Yesterday, NPR ran this feature on All Things Considered. It is mostly an amusing little jaunt through various pieces of music written for the Olympic Games. The story hits many of the genre’s highlights, including Spyridon Samaras’ Olympic Hymn (1896, Athens), Josef Suk’s Toward a New Life (1932, Los Angeles), Mikis Theodorakis’ Canto Olympico (1992, Barcelona), and Michael Torke’s Javelin (1996, Atlanta). With one problem: whither John Williams?

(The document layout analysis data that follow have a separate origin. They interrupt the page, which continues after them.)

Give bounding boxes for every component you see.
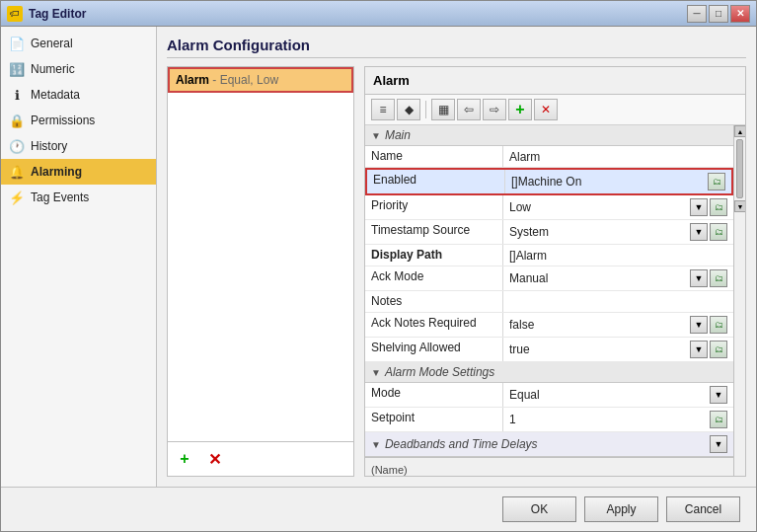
toolbar-forward-btn[interactable]: ⇨ [483,99,506,120]
detail-scrollbar[interactable]: ▲ ▼ [733,125,745,476]
remove-alarm-button[interactable]: ✕ [203,448,225,470]
content-area: Alarm Configuration Alarm - Equal, Low +… [157,27,756,487]
section-group-main-label: Main [385,128,411,142]
close-button[interactable]: ✕ [730,5,750,23]
priority-binding[interactable]: 🗂 [710,198,727,216]
toolbar-add-btn[interactable]: + [508,99,532,120]
enabled-binding-btn: 🗂 [708,173,725,190]
collapse-deadbands-icon[interactable]: ▼ [371,439,381,450]
ackmode-binding[interactable]: 🗂 [710,269,727,287]
deadbands-dropdown[interactable]: ▼ [710,435,727,453]
mode-dropdown[interactable]: ▼ [710,386,727,404]
prop-row-name: Name Alarm [365,146,733,168]
detail-footer: (Name) (Description) [365,457,733,476]
prop-row-acknotes: Ack Notes Required false ▼ 🗂 [365,313,733,338]
scrollbar-down-btn[interactable]: ▼ [734,200,745,212]
permissions-icon: 🔒 [9,113,25,128]
prop-value-timestamp: System ▼ 🗂 [503,220,733,244]
prop-value-name: Alarm [503,146,733,167]
toolbar-back-btn[interactable]: ⇦ [457,99,481,120]
shelving-dropdown[interactable]: ▼ [690,341,708,358]
prop-name-name: Name [365,146,503,167]
sidebar-label-metadata: Metadata [31,88,80,102]
prop-row-ackmode: Ack Mode Manual ▼ 🗂 [365,266,733,291]
prop-name-mode: Mode [365,383,503,407]
section-group-main: ▼ Main [365,125,733,146]
prop-value-mode: Equal ▼ [503,383,733,407]
section-group-alarmmode: ▼ Alarm Mode Settings [365,362,733,383]
cancel-button[interactable]: Cancel [666,496,740,522]
enabled-binding-button[interactable]: 🗂 [708,173,725,190]
ackmode-dropdown[interactable]: ▼ [690,269,708,287]
history-icon: 🕐 [9,138,25,154]
alarm-detail-header: Alarm [365,67,745,95]
window-icon: 🏷 [7,6,23,22]
minimize-button[interactable]: ─ [687,5,707,23]
sidebar-item-alarming[interactable]: 🔔 Alarming [1,159,156,185]
section-title: Alarm Configuration [167,37,746,58]
prop-name-acknotes: Ack Notes Required [365,313,503,337]
timestamp-dropdown[interactable]: ▼ [690,223,708,241]
setpoint-binding[interactable]: 🗂 [710,411,727,428]
collapse-alarmmode-icon[interactable]: ▼ [371,367,381,378]
prop-row-timestamp: Timestamp Source System ▼ 🗂 [365,220,733,245]
shelving-binding[interactable]: 🗂 [710,341,727,358]
title-bar-buttons: ─ □ ✕ [687,5,750,23]
apply-button[interactable]: Apply [584,496,658,522]
scrollbar-thumb[interactable] [736,139,743,198]
sidebar-label-general: General [31,37,73,50]
collapse-main-icon[interactable]: ▼ [371,130,381,141]
metadata-icon: ℹ [9,87,25,103]
section-group-alarmmode-label: Alarm Mode Settings [385,365,494,379]
acknotes-binding[interactable]: 🗂 [710,316,727,334]
prop-value-displaypath: []Alarm [503,245,733,266]
prop-value-setpoint: 1 🗂 [503,408,733,431]
toolbar-view2-btn[interactable]: ◆ [397,99,420,120]
prop-row-mode: Mode Equal ▼ [365,383,733,408]
sidebar-item-general[interactable]: 📄 General [1,31,156,56]
prop-name-shelving: Shelving Allowed [365,338,503,361]
prop-name-notes: Notes [365,291,503,312]
title-bar: 🏷 Tag Editor ─ □ ✕ [1,1,756,27]
prop-name-ackmode: Ack Mode [365,266,503,290]
window-title: Tag Editor [29,7,687,21]
scrollbar-up-btn[interactable]: ▲ [734,125,745,137]
acknotes-dropdown[interactable]: ▼ [690,316,708,334]
main-window: 🏷 Tag Editor ─ □ ✕ 📄 General 🔢 Numeric ℹ… [0,0,757,532]
sidebar-label-tag-events: Tag Events [31,190,89,204]
prop-value-priority: Low ▼ 🗂 [503,195,733,219]
toolbar-list-btn[interactable]: ≡ [371,99,395,120]
alarming-icon: 🔔 [9,164,25,180]
bottom-bar: OK Apply Cancel [1,487,756,531]
maximize-button[interactable]: □ [709,5,728,23]
alarm-header-label: Alarm [176,73,209,87]
section-group-deadbands: ▼ Deadbands and Time Delays ▼ [365,432,733,457]
sidebar-item-tag-events[interactable]: ⚡ Tag Events [1,185,156,210]
ok-button[interactable]: OK [502,496,576,522]
toolbar-grid-btn[interactable]: ▦ [431,99,455,120]
deadbands-label: Deadbands and Time Delays [385,437,538,451]
sidebar-item-permissions[interactable]: 🔒 Permissions [1,108,156,133]
alarm-list-panel: Alarm - Equal, Low + ✕ [167,66,354,477]
prop-value-acknotes: false ▼ 🗂 [503,313,733,337]
tag-events-icon: ⚡ [9,190,25,205]
sidebar-item-history[interactable]: 🕐 History [1,133,156,159]
prop-row-setpoint: Setpoint 1 🗂 [365,408,733,432]
alarm-header-sub: - Equal, Low [209,73,278,87]
prop-name-displaypath: Display Path [365,245,503,266]
priority-dropdown[interactable]: ▼ [690,198,708,216]
prop-row-notes: Notes [365,291,733,313]
prop-value-notes[interactable] [503,291,733,312]
alarm-list-items[interactable] [168,93,353,441]
alarm-detail-panel: Alarm ≡ ◆ ▦ ⇦ ⇨ + ✕ [364,66,746,477]
sidebar-label-numeric: Numeric [31,62,75,76]
toolbar-separator [425,101,426,118]
prop-value-enabled[interactable]: []Machine On 🗂 [505,170,731,193]
sidebar-item-metadata[interactable]: ℹ Metadata [1,82,156,108]
sidebar-item-numeric[interactable]: 🔢 Numeric [1,56,156,82]
add-alarm-button[interactable]: + [174,448,195,470]
toolbar-remove-btn[interactable]: ✕ [534,99,558,120]
prop-row-priority: Priority Low ▼ 🗂 [365,195,733,220]
timestamp-binding[interactable]: 🗂 [710,223,727,241]
sidebar-label-history: History [31,139,67,153]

Other than a quick jab at Williams for “co-opting” another composer’s music for his own Olympic Fanfare and Theme from 1984, no mention is made of the man who has written more music for the Olympic Games than perhaps any other composer in history. With all due respect to my good friends and colleagues at NPR, this is a major omission. John Williams and Olympic music go together like Michael Phelps and gold medals.

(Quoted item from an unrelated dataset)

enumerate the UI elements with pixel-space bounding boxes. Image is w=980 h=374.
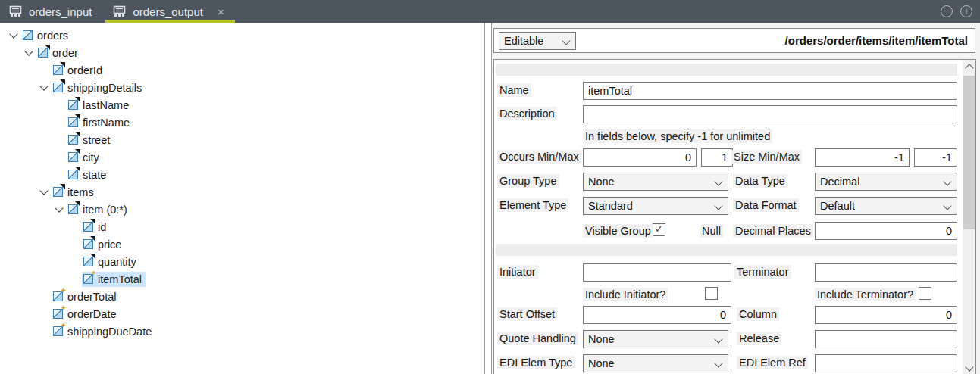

So I checked in with Variety writer, USC Thornton School of Music professor, and the nation’s leading film music expert, Jon Burlingame, for clarification. Burlingame told me it’s not a stretch to call Williams “America’s unofficial Olympic composer.”

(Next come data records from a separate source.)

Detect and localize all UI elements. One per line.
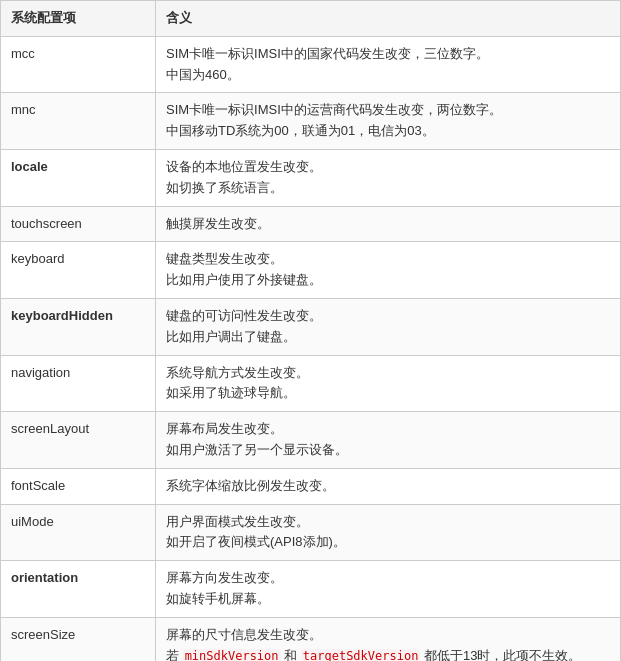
row-value-mcc: SIM卡唯一标识IMSI中的国家代码发生改变，三位数字。中国为460。 — [156, 36, 621, 93]
row-key-uiMode: uiMode — [1, 504, 156, 561]
row-value-fontScale: 系统字体缩放比例发生改变。 — [156, 468, 621, 504]
row-key-touchscreen: touchscreen — [1, 206, 156, 242]
row-key-locale: locale — [1, 149, 156, 206]
row-value-keyboardHidden: 键盘的可访问性发生改变。比如用户调出了键盘。 — [156, 298, 621, 355]
code-span: targetSdkVersion — [301, 649, 421, 661]
col-header-key: 系统配置项 — [1, 1, 156, 37]
row-value-mnc: SIM卡唯一标识IMSI中的运营商代码发生改变，两位数字。中国移动TD系统为00… — [156, 93, 621, 150]
row-value-orientation: 屏幕方向发生改变。如旋转手机屏幕。 — [156, 561, 621, 618]
row-key-fontScale: fontScale — [1, 468, 156, 504]
row-value-screenSize: 屏幕的尺寸信息发生改变。若 minSdkVersion 和 targetSdkV… — [156, 617, 621, 661]
row-key-orientation: orientation — [1, 561, 156, 618]
row-key-mnc: mnc — [1, 93, 156, 150]
code-span: minSdkVersion — [183, 649, 281, 661]
row-value-touchscreen: 触摸屏发生改变。 — [156, 206, 621, 242]
row-value-screenLayout: 屏幕布局发生改变。如用户激活了另一个显示设备。 — [156, 412, 621, 469]
row-value-uiMode: 用户界面模式发生改变。如开启了夜间模式(API8添加)。 — [156, 504, 621, 561]
row-key-screenLayout: screenLayout — [1, 412, 156, 469]
row-key-keyboard: keyboard — [1, 242, 156, 299]
row-key-screenSize: screenSize — [1, 617, 156, 661]
row-value-keyboard: 键盘类型发生改变。比如用户使用了外接键盘。 — [156, 242, 621, 299]
row-key-mcc: mcc — [1, 36, 156, 93]
config-table: 系统配置项 含义 mccSIM卡唯一标识IMSI中的国家代码发生改变，三位数字。… — [0, 0, 621, 661]
row-value-locale: 设备的本地位置发生改变。如切换了系统语言。 — [156, 149, 621, 206]
row-value-navigation: 系统导航方式发生改变。如采用了轨迹球导航。 — [156, 355, 621, 412]
row-key-keyboardHidden: keyboardHidden — [1, 298, 156, 355]
row-key-navigation: navigation — [1, 355, 156, 412]
col-header-value: 含义 — [156, 1, 621, 37]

“When he composed the Olympic Fanfare and Theme for the L.A. Olympics in 1984,” Burlingame said, “it marked the first time that a major American composer had written a signature for the Games that was so widely accepted, recognized and remembered. Subsequent themes — Olympic Spirit in 1988, Summon the Heroes in 1996 and Call of the Champions in 2002 — solidified him as America’s go-to composer for the Olympics.”

As for the suggestion that Williams stole Leo Arnaud’s Bugler’s Dream as the opening of his own Olympic Fanfare and Theme, Burlingame says not true. “Olympic Fanfare and Theme is a separate piece of music, originally written and performed as a standalone work,” Burlingame told me. “The original 1984 album of Olympics music, was so popular it made the Billboard top 100 album chart; Bugler’s Dream opened side A and Williams’ new fanfare opened side B.”

Burlingame said the Arnaud and Williams pieces weren’t fused together until 1996, when NBC asked to have the two most famous Olympic themes juxtaposed together for their television coverage. It wasn’t Williams’ idea at all. Furthermore, Burlingame said Williams and Arnaud were “friends and colleagues in the film-music world.”

“Leo Arnaud’s Bugler’s Dream — composed in 1958, and not for the Games — was chosen by ABC Sports to herald its Olympic telecasts starting in 1968. Williams didn’t ‘co-opt’ it; by 1984 the Arnaud piece had been widely accepted as America’s unofficial Olympic fanfare simply because of its repeated use by the television networks over the years.”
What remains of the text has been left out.